There was no popular front at play here, nor a united front with interclass and non-worker organizations from above, but rather a united front from below in which workers in their own organizations agitated and committed to serious strike action outside of the limited governmental structures that existed at the time which would have them compromise. Coalitions were made on the explicit grounds of worker organizations and for strike action. The Democratic governor at the time, Floyd Olson, mobilized the National Guard, declared martial law, and banned picketing despite the supposed pro-worker orientation of the Farmer-Labor Party and the broader FDR administration. Federal intervention had forced the employer to accept most of the union’s demands, but this was only to prevent broader social revolt. With the bought time, FDR’s administration was allowed to stabilize and further penetrate workers organizations in order to subordinate them to produce for the imperialist war and allow capitalism to survive.

It is this very same Democratic Party that prepares to cloak itself in a worker veneer as it begins the construction of the future anti-fascist popular front à la Roosevelt. Its real purpose lay in the preservation of capital and of disciplining workers for war. It is the same Democratic “heroes” in office that call for ICE to leave or for immigration reform, but allow their party members to authorize expanded funding and for Walz to mobilize the national guard to protect private property and the capitalist order. It is the same Democratic Party whose “deporter-in-chief” removed nearly 3 million people to be exploited abroad so that the economy could recover from the 2008 crash, beating Trump’s record. The Democratic Party, its non-profit and activist appendages, and the regime union apparatus work to anticipate the organic emergence of working class defensive struggles and seek to corral these energies into their interclass organs to save capitalism and prepare for imperialist war.

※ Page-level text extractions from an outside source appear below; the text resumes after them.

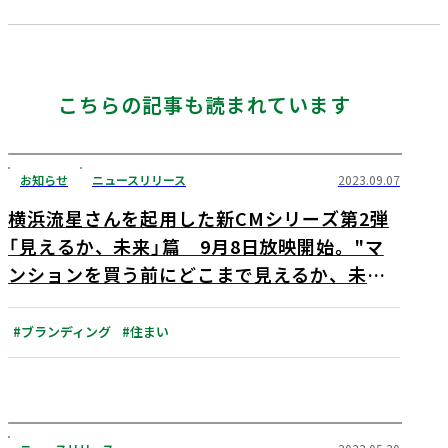
こちらの記事も読まれています
お知らせ
ニュースリリース
2023.09.07
横浜流星さんを起用した新CMシリーズ第2弾
「見えるか、未来」篇 9月8日放映開始。"マ
ンションを買う前にどこまで見えるか、未
来" 日鉄興和不動産・LIVIO
#ブランディング
#住まい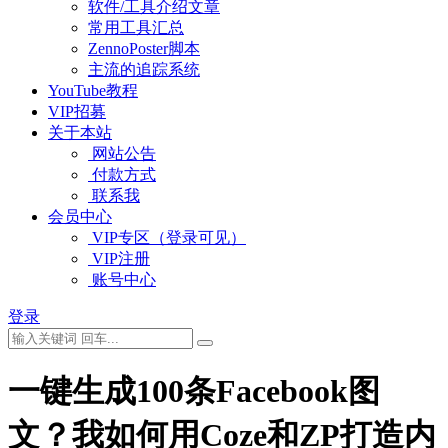
软件/工具介绍文章
常用工具汇总
ZennoPoster脚本
主流的追踪系统
YouTube教程
VIP招募
关于本站
网站公告
付款方式
联系我
会员中心
VIP专区（登录可见）
VIP注册
账号中心
登录
一键生成100条Facebook图
文？我如何用Coze和ZP打造内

Workers need to recognize the mirage for what it is, abandon the false oasis, and resume the path of class struggle and building the class union. To seriously achieve a general strike, it will take a great deal of effort and coordination that has to contend with enemies on all sides that seek to misdirect the struggle, as well as an objective worsening of the conditions of the class. Practically, workers must agitate within their unions for class unionist principles such as removing the no-strike clause, radical economic demands, aligning contracts to expire on May 1st, 2028, and be willing to struggle against business union leadership that would rather compromise. The NLRB straightjacket can, must, and will be broken so as to unleash workers from their slumber and truly fight back. Unorganized and organized workers alike must come together and unite to strike from below, utilizing what they can in existing unions and forming new organs of struggle to put forth their own class demands. It is only by fighting for the class union and ultimately for communist revolution that ICE will be dismantled and for there to be an end to the bourgeois reign of terror.

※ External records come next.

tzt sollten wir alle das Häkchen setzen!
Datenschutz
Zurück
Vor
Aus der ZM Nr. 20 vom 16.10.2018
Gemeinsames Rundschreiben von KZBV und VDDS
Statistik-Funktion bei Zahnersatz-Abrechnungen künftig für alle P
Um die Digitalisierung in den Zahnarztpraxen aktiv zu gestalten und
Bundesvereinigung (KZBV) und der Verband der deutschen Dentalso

For the united trade union front from below and a real general strike!
Against the coming popular front!
Against united fronts from above!
For independence from bourgeois parties and activist coalitions!





January 30 Flyer
Towards a REAL general strike!

We must fight for an actual general strike! An indefinite strike that halts production, paralyzes profit, and demonstrates the power that a united workers’ movement has. This action is the workers’ strongest weapon for defending against attacks on living standards and resisting violent mass deportation. The general strike will bring in busboys and bus drivers, domestic workers and natives, the organized and unorganized.

While we applaud the fighting spirit of workers across the United States and are encouraged by their willingness to engage in collective action, it won’t do to settle for any distortion of what a general strike is. A general strike is not a one day “economic shutdown” that is pushed by capitalist politicians or employers through calls for individuals to not shop, not go to school or work, or bosses shutting down their own shops for the day and locking out workers.

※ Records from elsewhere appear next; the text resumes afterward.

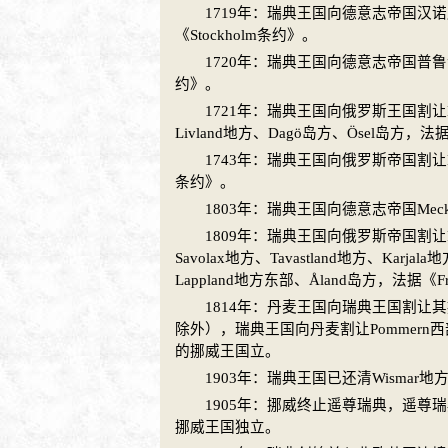
1719年：
瑞典
王国向
德意志
帝国
汉诺
《Stockholm条约》。
1720年：
瑞典
王国向
德意志
帝国
普鲁
约》。
1721年：
瑞典
王国向
俄罗斯
王国割让Ka
Livland地方、Dagö岛方、Ösel岛方，法
1743年：
瑞典
王国向
俄罗斯
帝国割让K
条约》。
1803年：
瑞典
王国向
德意志
帝国Mec
1809年：
瑞典
王国向
俄罗斯
帝国割让Fi
Savolax地方、Tavastland地方、Karjal
Lappland地方东部、Åland岛方，法据《Fr
1814年：
丹麦
王国向
瑞典
王国割让其
除外），
瑞典
王国向
丹麦
割让Pommern
的
挪威
王国立。
1903年：
瑞典
王国已还清Wismar
1905年：
挪威
终止遥尊
瑞典
，遥尊
瑞
挪威
王国独立。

A general strike is when workers, arm in arm, take a stand against the capitalists and the state through a collective withholding of their labor-power under the leadership of explicit workers’ defensive organizations. It cannot come from decentralized networks of individuals that do not collectively commit to strike.

The interclass groups that lead these efforts seek to direct genuine anger into voting for the Democrats Party, strengthening capitalism and delaying the workers from organizing a militant, organized defense.

Both Democrats and Republicans use ICE and deportations to regulate the labor market, cyclicly opening and closing borders in order to secure the exploitation of precarious workers for low wages while undercutting domestic workers wages. Immigrant and domestic workers must unite in common defense of wages and living standards across borders!

When the established labor unions tell workers that they cannot violate the no-strike clause in their contracts, as they did during the protests in Minneapolis, they undermine the very action required for a real general strike. Mere protests without indefinite strike action, which can leverage the labor-power of large swathes of the working class, channels the rightful rage and pain of workers towards temporary symbolic action behind demands that are neither truly fought for, nor something capitalism will ever yield without extreme struggle; at best, it results in a temporary reform that can be easily revoked as class tensions subside. By telling workers to follow Democratic Party-linked groups, they funnel the energies of the class into class collaboration and abandon what really gives workers power: the strike.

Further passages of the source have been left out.